Eyes on the Prize

How to get your work seen

By Michelle Kay

If you’re a crafter, zinester or all-around artist, chances are at some point you will need to find ways to get your work into other people’s hands. If you’ve created something original and exciting — like a zine about toast or knitted sweaters for hamsters — here are five ways to market your creations to the world:

1. Organize an event or start a project that begs for collaboration
Building a community is vital if you want your work to be seen. When you host an event, you’re almost always guaranteed to get exposure and meet a bunch of new people. Not only does it give your work a platform, you get to network too. Of course it helps to make the event intriguing not only by partnering with other great vendors but also by holding it in unconventional venues. Maria Bui of Fuzzy Logic Records [www.fuzzylogicrecordings.com] once organized a traveling show, where the audience moved to various locations like a laundromat and the steps of a local high school, to see musicians play. Passersby and those waiting for the dryer were able to take in some free music and learn more about Fuzzy Logic.


2. Piggy back on an established event in your neck of the woods
If organizing an event is too daunting, pair up with an indie project that is already established in a community. Steel Bananas [www.steelbananas.com], a culture zine and arts collective whose mandate is about collaborating with independent artists and writers, hosts The Monthly Eggplant Reading Series, which invites local writers to share their work with the public and meet other literary types. That might be just the place to launch a zine or book.
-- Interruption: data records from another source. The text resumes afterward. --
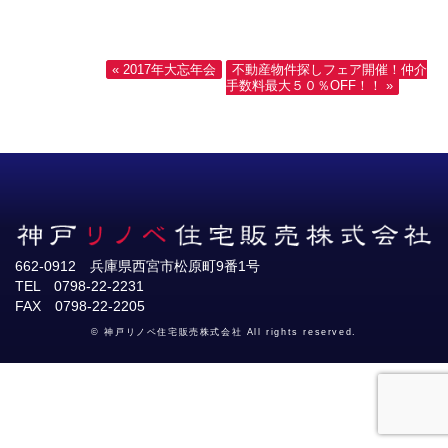
« 2017年大忘年会
不動産物件探しフェア開催！仲介
手数料最大５０％OFF！！ »
662-0912 兵庫県西宮市松原町9番1号
TEL 0798-22-2231
FAX 0798-22-2205
© 神戸リノベ住宅販売株式会社 All rights reserved.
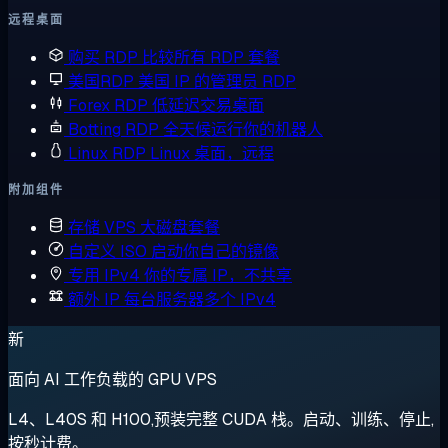
远程桌面
购买 RDP
比较所有 RDP 套餐
美国RDP
美国 IP 的管理员 RDP
Forex RDP
低延迟交易桌面
Botting RDP
全天候运行你的机器人
Linux RDP
Linux 桌面，远程
附加组件
存储 VPS
大磁盘套餐
自定义 ISO
启动你自己的镜像
专用 IPv4
你的专属 IP，不共享
额外 IP
每台服务器多个 IPv4
新
面向 AI 工作负载的 GPU VPS
L4、L40S 和 H100,预装完整 CUDA 栈。启动、训练、停止,
按秒计费。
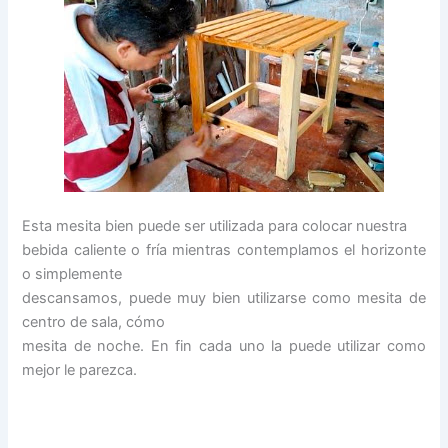
Esta mesita bien puede ser utilizada para colocar nuestra
bebida caliente o fría mientras contemplamos el horizonte
o simplemente
descansamos, puede muy bien utilizarse como mesita de
centro de sala, cómo
mesita de noche. En fin cada uno la puede utilizar como
mejor le parezca.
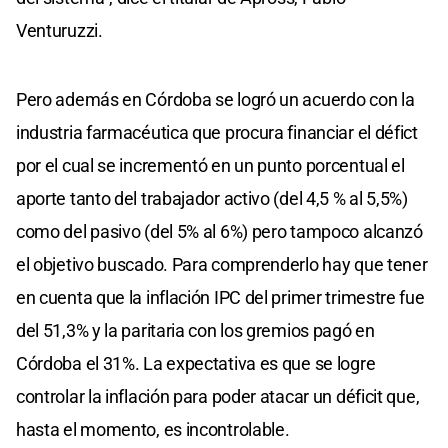
Venturuzzi.
Pero además en Córdoba se logró un acuerdo con la
industria farmacéutica que procura financiar el défict
por el cual se incrementó en un punto porcentual el
aporte tanto del trabajador activo (del 4,5 % al 5,5%)
como del pasivo (del 5% al 6%) pero tampoco alcanzó
el objetivo buscado. Para comprenderlo hay que tener
en cuenta que la inflación IPC del primer trimestre fue
del 51,3% y la paritaria con los gremios pagó en
Córdoba el 31%. La expectativa es que se logre
controlar la inflación para poder atacar un déficit que,
hasta el momento, es incontrolable.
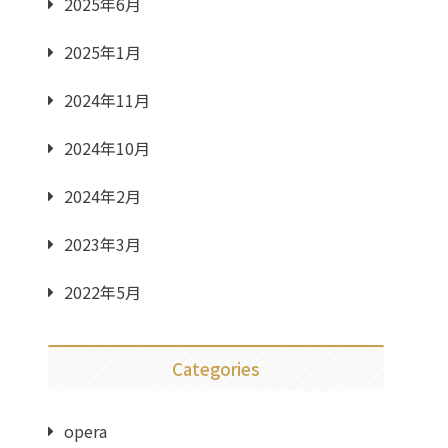
2025年6月
2025年1月
2024年11月
2024年10月
2024年2月
2023年3月
2022年5月
Categories
opera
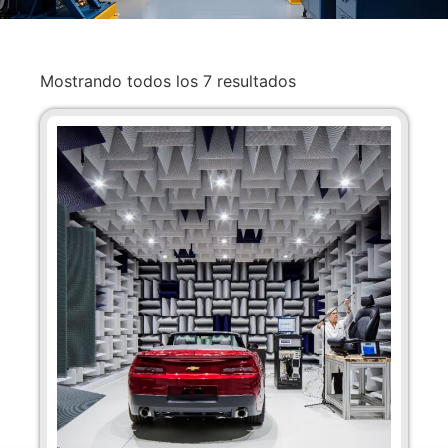
Mostrando todos los 7 resultados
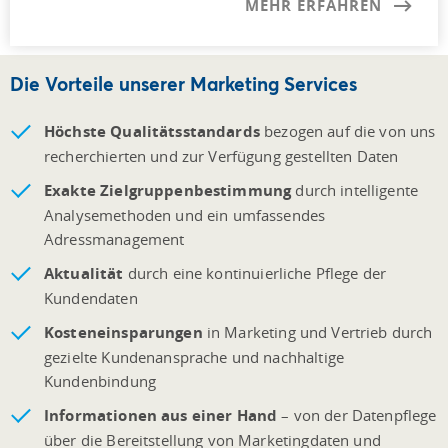
MEHR ERFAHREN
Die Vorteile unserer Marketing Services
Höchste Qualitätsstandards
bezogen auf die von uns
recherchierten und zur Verfügung gestellten Daten
Exakte Zielgruppenbestimmung
durch intelligente
Analysemethoden und ein umfassendes
Adressmanagement
Aktualität
durch eine kontinuierliche Pflege der
Kundendaten
Kosteneinsparungen
in Marketing und Vertrieb durch
gezielte Kundenansprache und nachhaltige
Kundenbindung
Informationen aus einer Hand
– von der Datenpflege
über die Bereitstellung von Marketingdaten und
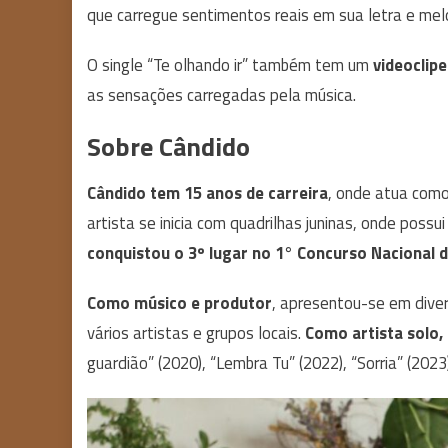
que carregue sentimentos reais em sua letra e melo
O single “Te olhando ir” também tem um
videoclip
as sensações carregadas pela música.
Sobre Cândido
Cândido tem 15 anos de carreira
, onde atua como 
artista se inicia com quadrilhas juninas, onde poss
conquistou o 3º lugar no 1° Concurso Nacional 
Como músico e produtor
, apresentou-se em divers
vários artistas e grupos locais.
Como artista solo,
guardião” (2020), “Lembra Tu” (2022), “Sorria” (2023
3. Create a “space” for fellow artsy-types
If you build it, they will come. Well, it might not be that simple, but opening a gallery space, venue or a more conceptual space to house the work of others can help build a community and allow you to meet others and promote your own creations. That’s exactly what Serena McCarroll and Tyler Brett did when they opened All Citizens [www.allcitizens.org ] in Bruno, Saskatchewan. While the pair initially did not want the space to promote their own work, they found it happened naturally and ended up connecting with many artists. Costs for starting a new venture needn’t be hefty, especially if opening in a small town like Bruno. McCarroll says they paid $6,500 for the space (which sounds like a lot, but we’re talking about an entire building here.)


“What Tyler and I did was crazy. However, there’s something to be said for following your heart. Not everyone needs to be as reckless as we were… [But] people really respond if they feel you’re doing something genuine,” says McCarroll. If you’re in a higher rent area, look for a space that already exists, a space within a space that’s being underused.


Of course, your space can be largely virtual: Jesjit Gill [jesjit.blogspot.com ] began Free Drawings, a free newspaper that features drawings from artists around the world, because he wanted to share artwork. “The first issue had stuff from people I knew. By putting out that paper, I got work from strangers. People saw the paper and wanted to contribute,” says Gill, an artist himself. He also puts the paper, which he started two and a half years ago, in local shops, bookstores and record stores while also sending along stacks with friends when they go to out-of-town zine fairs. When friends go on tour, they bring along papers to hand out at shows.


4. Go online
Your “space” doesn’t have to be quite as elaborate as a regularly updated publication. Blogs and websites are a crucial tool, especially if you can’t seem to create a community in your own backyard. Lee Meszaros, who makes the adorable fabric Be Proud Merit Badges [www.etsy.com/shop/leemeszaros], meets fellow crafters through online blogs and trades ads and contests with fellow bloggers, sometimes giving away her swag for free “to cute people who will wear it but can’t afford it. It’s just a good deed, and I believe in karma,” she says.


5. Get out of town
Do an artist residency or go on tour with your goods. Halifax’s Roberts Street Social Centre [www.robertsstreet.org ] has summer residencies where artists live in the city for a month and work on their art. At the end of their residency, they have a show for the community. Not only is leaving town good for inspiration, you’re bound to meet new people who can kick-start your creativity and get you excited all over again.